Synopsis (sans spoiler)
Exilé au Japon pour éviter la prison, un adolescent passionné de vitesse découvre la culture du drift à Tokyo et se retrouve rapidement plongé dans un milieu où la maîtrise du volant rivalise avec les codes d’honneur locaux.
Les atouts majeurs
La force de ce troisième opus réside avant tout dans la mise en scène nerveuse et chorégraphiée de Justin Lin, qui exploitera plus tard ce talent pour revitaliser la franchise avec Fast Five. Ici, chaque scène de course semble pensée comme un ballet motorisé : mouvements circulaires, caméra fluide, montage qui privilégie la lisibilité plutôt que l’esbroufe—on est loin des surdécoupages frénétiques propres au cinéma d’action des années 2000.
Le cadre tokyoïte apporte également un souffle esthétique nouveau.

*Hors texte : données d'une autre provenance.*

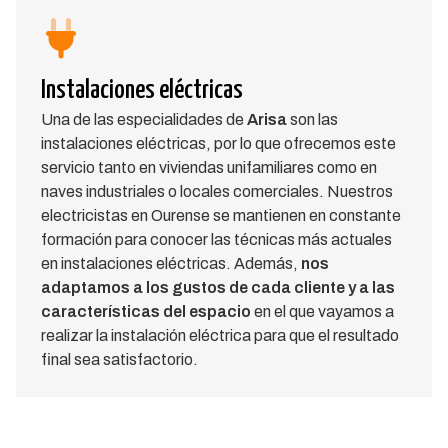
Instalaciones eléctricas
Una de las especialidades de
Arisa
son las
instalaciones eléctricas, por lo que ofrecemos este
servicio tanto en viviendas unifamiliares como en
naves industriales o locales comerciales. Nuestros
electricistas en Ourense se mantienen en constante
formación para conocer las técnicas más actuales
en instalaciones eléctricas. Además,
nos
adaptamos a los gustos de
cada cliente y a las
características del espacio
en el que vayamos a
realizar la instalación eléctrica para que el resultado
final sea satisfactorio.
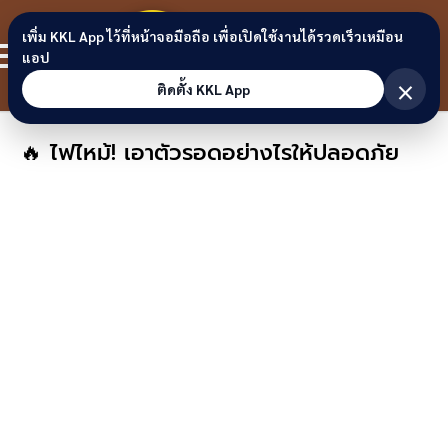
Skip to content
ขอนแก่น
เพิ่ม KKL App ไว้ที่หน้าจอมือถือ เพื่อเปิดใช้งานได้รวดเร็วเหมือน
สมาชิก
แอป
ลิงก์
×
ติดตั้ง KKL App
🔥 ไฟไหม้! เอาตัวรอดอย่างไรให้ปลอดภัย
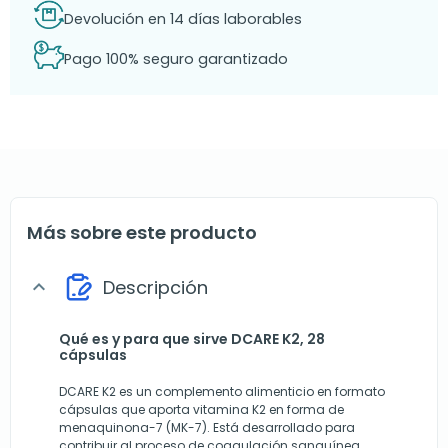
Devolución en 14 días laborables
Pago 100% seguro garantizado
Más sobre este producto
Descripción
expand_more
Qué es y para que sirve DCARE K2, 28
cápsulas
DCARE K2 es un complemento alimenticio en formato
cápsulas que aporta vitamina K2 en forma de
menaquinona-7 (MK-7). Está desarrollado para
contribuir al proceso de coagulación sanguínea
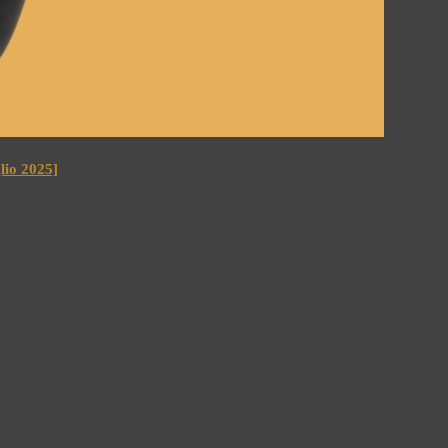
io 2025]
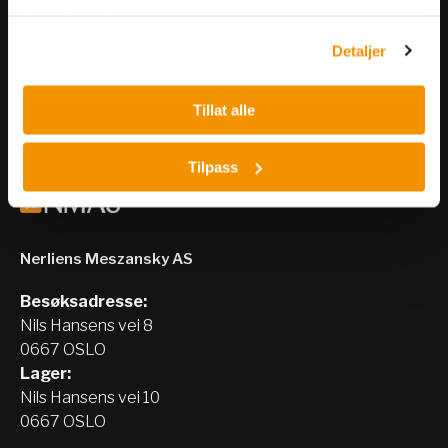
Få informasjon om produkter,
tjenestene deres.
arrangementer og kampanjer.
Detaljer
Meld på nyhetsbrev
Tillat alle
Tilpass
Nerliens Meszansky AS
Besøksadresse:
Nils Hansens vei 8
0667 OSLO
Lager:
Nils Hansens vei 10
0667 OSLO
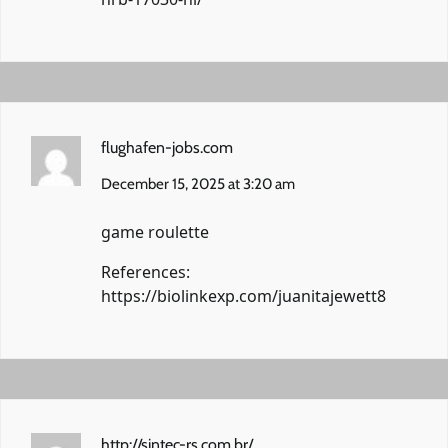
flughafen-jobs.com
December 15, 2025 at 3:20 am
game roulette
References:
https://biolinkexp.com/juanitajewett8
http://sintec-rs.com.br/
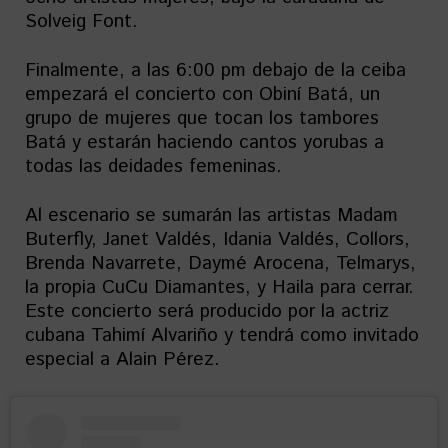
Solveig Font.
Finalmente, a las 6:00 pm debajo de la ceiba
empezará el concierto con Obiní Batá, un
grupo de mujeres que tocan los tambores
Batá y estarán haciendo cantos yorubas a
todas las deidades femeninas.
Al escenario se sumarán las artistas Madam
Buterfly, Janet Valdés, Idania Valdés, Collors,
Brenda Navarrete, Daymé Arocena, Telmarys,
la propia CuCu Diamantes, y Haila para cerrar.
Este concierto será producido por la actriz
cubana Tahimí Alvariño y tendrá como invitado
especial a Alain Pérez.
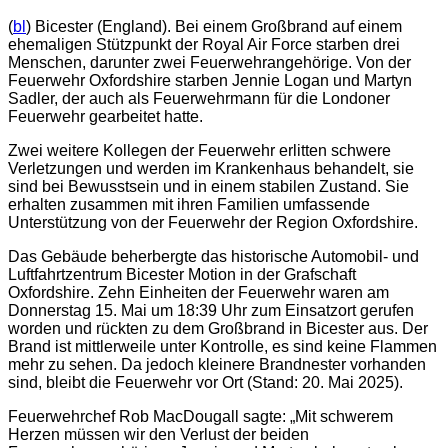
(
bl
) Bicester (England). Bei einem Großbrand auf einem
ehemaligen Stützpunkt der Royal Air Force starben drei
Menschen, darunter zwei Feuerwehrangehörige. Von der
Feuerwehr Oxfordshire starben Jennie Logan und Martyn
Sadler, der auch als Feuerwehrmann für die Londoner
Feuerwehr gearbeitet hatte.
Zwei weitere Kollegen der Feuerwehr erlitten schwere
Verletzungen und werden im Krankenhaus behandelt, sie
sind bei Bewusstsein und in einem stabilen Zustand. Sie
erhalten zusammen mit ihren Familien umfassende
Unterstützung von der Feuerwehr der Region Oxfordshire.
Das Gebäude beherbergte das historische Automobil- und
Luftfahrtzentrum Bicester Motion in der Grafschaft
Oxfordshire. Zehn Einheiten der Feuerwehr waren am
Donnerstag 15. Mai um 18:39 Uhr zum Einsatzort gerufen
worden und rückten zu dem Großbrand in Bicester aus. Der
Brand ist mittlerweile unter Kontrolle, es sind keine Flammen
mehr zu sehen. Da jedoch kleinere Brandnester vorhanden
sind, bleibt die Feuerwehr vor Ort (Stand: 20. Mai 2025).
Feuerwehrchef Rob MacDougall sagte: „Mit schwerem
Herzen müssen wir den Verlust der beiden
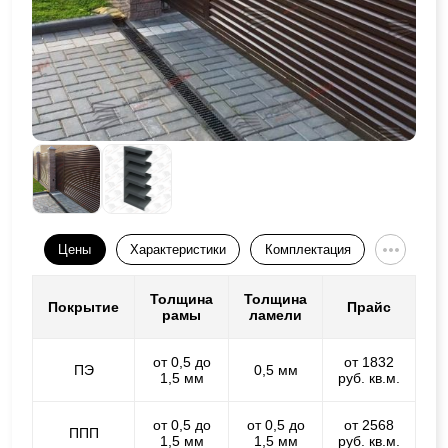
Цены
Характеристики
Комплектация
Толщина
Толщина
Покрытие
Прайс
рамы
ламели
от 0,5 до
от 1832
ПЭ
0,5 мм
1,5 мм
руб. кв.м.
от 0,5 до
от 0,5 до
от 2568
ППП
1,5 мм
1,5 мм
руб. кв.м.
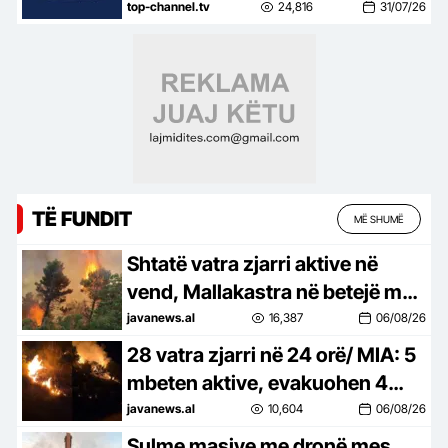
një situatë të vështirë rreziku:
top-channel.tv
24,816
31/07/26
Mos më prek damarin se nuk
të…
TË FUNDIT
MË SHUMË
Shtatë vatra zjarri aktive në
vend, Mallakastra në betejë më
flakët, zjarri vijon të përhapet
javanews.al
16,387
06/08/26
28 vatra zjarri në 24 orë/ MIA: 5
mbeten aktive, evakuohen 4
familje në Mallakastër
javanews.al
10,604
06/08/26
Sulme masive me dronë mes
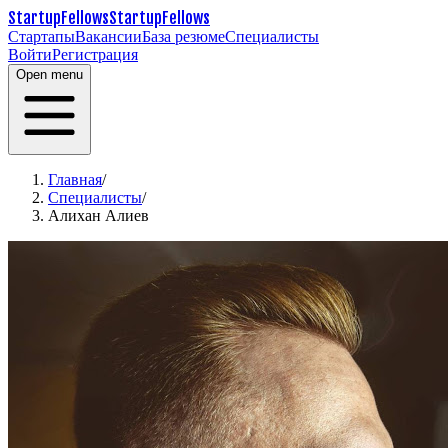
StartupFellows
StartupFellows
Стартапы
Вакансии
База резюме
Специалисты
Войти
Регистрация
Open menu
Главная
/
Специалисты
/
Алихан Алиев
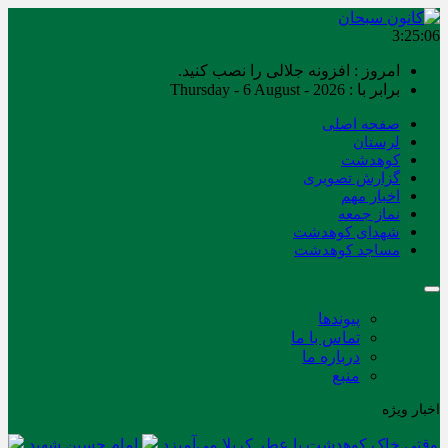
3:25:06
امروز : افزونه جلالی را نصب کنید.
برابر با : Thursday - 6 August - 2026
صفحه اصلی
لرستان
کوهدشت
گزارش تصویری
اخبار مهم
نماز جمعه
شهدای کوهدشت
مساجد کوهدشت
پیوندها
تماس با ما
درباره ما
منبع
اخبار ویژه
وقتی خاک کوهدشت با عطر کربلا می‌آمیزد
امام حسین شهید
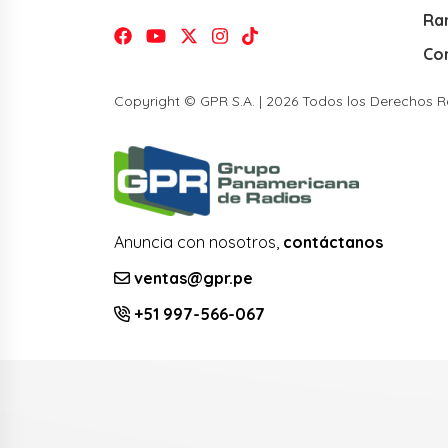
Ra
Co
Copyright © GPR S.A. | 2026 Todos los Derechos 
Anuncia con nosotros,
contáctanos
ventas@gpr.pe
+51 997-566-067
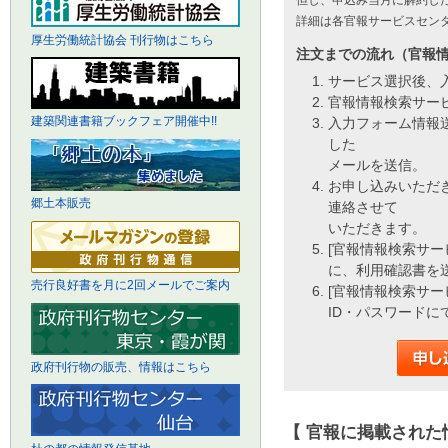
但し、申込み当月に解約し
詳細は各官報サービスセン
厚生労働統計協会 刊行物はこちら
注文までの流れ（官報
サービス選択後、
官報情報検索サー
建築関連書籍ブックフェア開催中!!
入力フォーム情報
した
メールを送信。
お申し込みいただ
郷土本販売
連絡させて
いただきます。
[官報情報検索サー
に、利用確認書を
売行良好書を月に2回メールでご案内
[官報情報検索サー
ID・パスワードに
政府刊行物の販売、情報はこちら
【 官報に掲載された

Justin Lin capte l’urbanité verticale, les néons saturés, la densité visuelle de la ville avec un sens du rythme proche des films de Sabu ou des premières œuvres de Takeshi Kitano : vitesse et géométrie s’entremêlent pour donner au film une identité visuelle immédiate. Sung Kang, dans le rôle de Han, constitue par ailleurs la seule véritable présence charismatique du casting ; son flegme et sa douceur atypique enrichissent le film d’une profondeur inattendue.
La bande-son, généreuse en rythmes électroniques et hip-hop, s’accorde parfaitement à cet univers où la route devient scène et le moteur instrument. Sur le plan formel, Tokyo Drift propose ainsi un laboratoire stylistique qui préfigurera l’évolution stylistique ultérieure de la franchise.
Les faiblesses et limites
Mais si la carrosserie brille, le moteur narratif tousse. Le scénario, dépourvu d’enjeux solides, ressemble davantage à un prétexte à aligner les figures de drift qu’à un récit pensé. Là où les premiers volets tentaient au moins de concilier infiltration, rivalités criminelles et drame intime, ce troisième épisode se contente d’une structure prévisible, presque scolaire.
Le vrai point noir reste cependant le jeu d’acteur. La prestation de Lucas Black est désastreuse : monolithique, incapable d’incarner la moindre nuance, il semble passer d’une scène à l’autre sans jamais trouver le ton juste. Sa rigidité expressive nous fait regretter, avec une certaine nostalgie, le naturel maladroit mais sincère de Paul Walker. Le reste de la distribution oscille entre caricature et effacement, à l’exception notable de Sung Kang et de Sonny Chiba, trop peu exploité.
Cette faiblesse dramatique fragilise l’ensemble : sans alchimie entre les personnages, sans tension émotionnelle ou morale, les courses—aussi belles soient-elles—semblent flotter dans un vide narratif.
Conclusion et recommandation
Tokyo Drift trouvera sans doute son public parmi ceux qui cherchent avant tout un spectacle de conduite virtuose, à voir sur grand écran pour apprécier pleinement la dynamique des séquences de drift. Dans la filmographie de Justin Lin, il s’agit d’un brouillon enthousiasmant mais inabouti, qui annonce les ambitions futures du cinéaste sans en maîtriser encore la dimension dramatique.
Pour les amateurs de la saga, ce film représente une curiosité : une parenthèse esthétique qui s’éloigne des codes de la franchise, parfois pour le meilleur (le style), souvent pour le pire (le casting). À voir pour comprendre l’évolution de Fast and Furious, mais pas comme un opus essentiel.